(Page layout parsing data)
*** Begin section ***
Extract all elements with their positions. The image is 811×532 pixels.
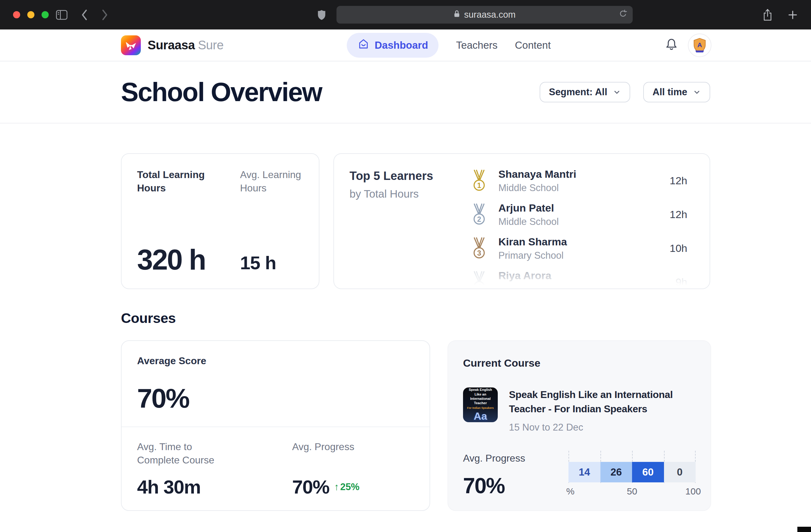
- svg-text:1: 1: [477, 181, 481, 189]
- main-content: Total Learning Hours Avg. Learning Hours…: [0, 124, 811, 532]
- top-learners-list: 1 Shanaya Mantri Middle School 12h 2 Arj…: [471, 164, 687, 289]
- learner-school: Middle School: [499, 216, 659, 227]
- avg-learning-hours-label: Avg. Learning Hours: [240, 168, 303, 195]
- total-learning-hours-label: Total Learning Hours: [137, 168, 215, 195]
- avg-progress-label: Avg. Progress: [292, 440, 382, 454]
- learner-name: Arjun Patel: [499, 202, 659, 214]
- arrow-up-icon: ↑: [334, 482, 339, 492]
- course-dates: 15 Nov to 22 Dec: [509, 422, 697, 433]
- total-learning-hours-value: 320 h: [137, 244, 240, 276]
- new-tab-icon[interactable]: [787, 9, 798, 20]
- progress-bucket-segment: 0: [664, 462, 696, 482]
- time-filter-label: All time: [653, 87, 687, 98]
- top-learners-card: Top 5 Learners by Total Hours 1 Shanaya …: [333, 153, 710, 289]
- sidebar-toggle-icon[interactable]: [55, 10, 68, 20]
- axis-label: 50: [627, 486, 637, 497]
- app-navbar: SuraasaSure Dashboard Teachers Content A: [0, 29, 811, 61]
- axis-label: %: [566, 486, 575, 497]
- gold-medal-icon: 1: [471, 169, 488, 193]
- profile-avatar[interactable]: A: [688, 33, 711, 57]
- medal-icon: 4: [471, 271, 488, 289]
- chart-axis: % 50 100: [568, 486, 695, 499]
- learner-school: Middle School: [499, 182, 659, 194]
- chevron-down-icon: [613, 88, 621, 96]
- filters: Segment: All All time: [540, 82, 710, 102]
- top-learners-subtitle: by Total Hours: [350, 188, 433, 200]
- learner-name: Kiran Sharma: [499, 236, 659, 248]
- learner-row: 3 Kiran Sharma Primary School 10h: [471, 231, 687, 265]
- share-icon[interactable]: [762, 8, 773, 22]
- lock-icon: [454, 10, 460, 20]
- corner-artifact: [797, 527, 811, 532]
- brand[interactable]: SuraasaSure: [121, 35, 224, 55]
- learner-hours: 9h: [675, 276, 687, 288]
- tab-dashboard-label: Dashboard: [374, 40, 428, 51]
- axis-label: 100: [685, 486, 701, 497]
- progress-distribution-chart: 14 26 60 0 % 50 100: [568, 453, 695, 499]
- course-item[interactable]: Speak English Like an International Teac…: [463, 387, 697, 433]
- forward-icon[interactable]: [100, 9, 109, 21]
- thumbnail-title: Speak English Like an International Teac…: [465, 387, 495, 405]
- tab-content[interactable]: Content: [515, 40, 551, 51]
- svg-text:A: A: [697, 41, 702, 48]
- progress-bucket-segment: 14: [568, 462, 600, 482]
- bronze-medal-icon: 3: [471, 237, 488, 260]
- main-nav: Dashboard Teachers Content: [347, 29, 551, 61]
- avg-progress-value: 70%: [292, 476, 330, 498]
- learner-hours: 12h: [670, 174, 687, 187]
- learner-row: 1 Shanaya Mantri Middle School 12h: [471, 164, 687, 198]
- learner-school: Primary School: [499, 284, 665, 289]
- tab-dashboard[interactable]: Dashboard: [347, 33, 439, 58]
- segment-filter-dropdown[interactable]: Segment: All: [540, 82, 630, 102]
- thumbnail-aa-glyph: Aa: [474, 410, 487, 422]
- home-icon: [357, 38, 370, 53]
- brand-name: SuraasaSure: [148, 38, 224, 52]
- top-learners-title: Top 5 Learners: [350, 169, 433, 183]
- svg-text:4: 4: [477, 283, 481, 289]
- thumbnail-subtitle: For Indian Speakers: [467, 406, 494, 409]
- avg-time-value: 4h 30m: [137, 476, 292, 498]
- progress-delta-value: 25%: [340, 482, 359, 492]
- learner-hours: 12h: [670, 209, 687, 221]
- minimize-window-button[interactable]: [27, 11, 34, 18]
- close-window-button[interactable]: [13, 11, 20, 18]
- progress-bucket-segment: 26: [600, 462, 632, 482]
- brand-suffix: Sure: [198, 38, 224, 52]
- learner-school: Primary School: [499, 250, 659, 261]
- time-filter-dropdown[interactable]: All time: [643, 82, 710, 102]
- learner-row: 2 Arjun Patel Middle School 12h: [471, 198, 687, 231]
- current-course-title: Current Course: [463, 357, 540, 369]
- school-crest-icon: A: [691, 36, 708, 54]
- stacked-bar: 14 26 60 0: [568, 462, 695, 482]
- privacy-shield-icon[interactable]: [317, 9, 326, 21]
- average-score-value: 70%: [137, 382, 414, 414]
- average-score-card: Average Score 70% Avg. Time to Complete …: [121, 340, 430, 511]
- svg-text:3: 3: [477, 249, 481, 257]
- suraasa-logo-icon: [121, 35, 141, 55]
- chevron-down-icon: [693, 88, 701, 96]
- page-header: School Overview Segment: All All time: [0, 61, 811, 123]
- learner-name: Riya Arora: [499, 270, 665, 282]
- avg-time-label: Avg. Time to Complete Course: [137, 440, 227, 467]
- address-bar[interactable]: suraasa.com: [336, 6, 633, 24]
- learner-name: Shanaya Mantri: [499, 168, 659, 180]
- progress-delta-badge: ↑ 25%: [334, 482, 360, 492]
- zoom-window-button[interactable]: [42, 11, 49, 18]
- course-name: Speak English Like an International Teac…: [509, 387, 697, 416]
- tab-teachers[interactable]: Teachers: [456, 40, 498, 51]
- current-course-card: Current Course Speak English Like an Int…: [447, 340, 711, 511]
- back-icon[interactable]: [80, 9, 89, 21]
- course-thumbnail: Speak English Like an International Teac…: [463, 387, 498, 422]
- silver-medal-icon: 2: [471, 203, 488, 226]
- browser-chrome: suraasa.com: [0, 0, 811, 29]
- learner-row: 4 Riya Arora Primary School 9h: [471, 265, 687, 289]
- segment-filter-label: Segment: All: [549, 87, 607, 98]
- reload-icon[interactable]: [618, 9, 628, 20]
- svg-text:2: 2: [477, 215, 481, 223]
- avg-learning-hours-value: 15 h: [240, 252, 303, 276]
- url-text: suraasa.com: [464, 10, 516, 20]
- average-score-label: Average Score: [137, 355, 414, 367]
- notifications-bell-icon[interactable]: [664, 37, 678, 53]
- courses-section-title: Courses: [121, 310, 176, 326]
- learner-hours: 10h: [670, 242, 687, 254]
*** End section ***
Search the records for the string "window" and return every line in which it occurs.

### Written answer:
- minimize-window-button[interactable]: [27, 11, 34, 18]
- close-window-button[interactable]: [13, 11, 20, 18]
- zoom-window-button[interactable]: [42, 11, 49, 18]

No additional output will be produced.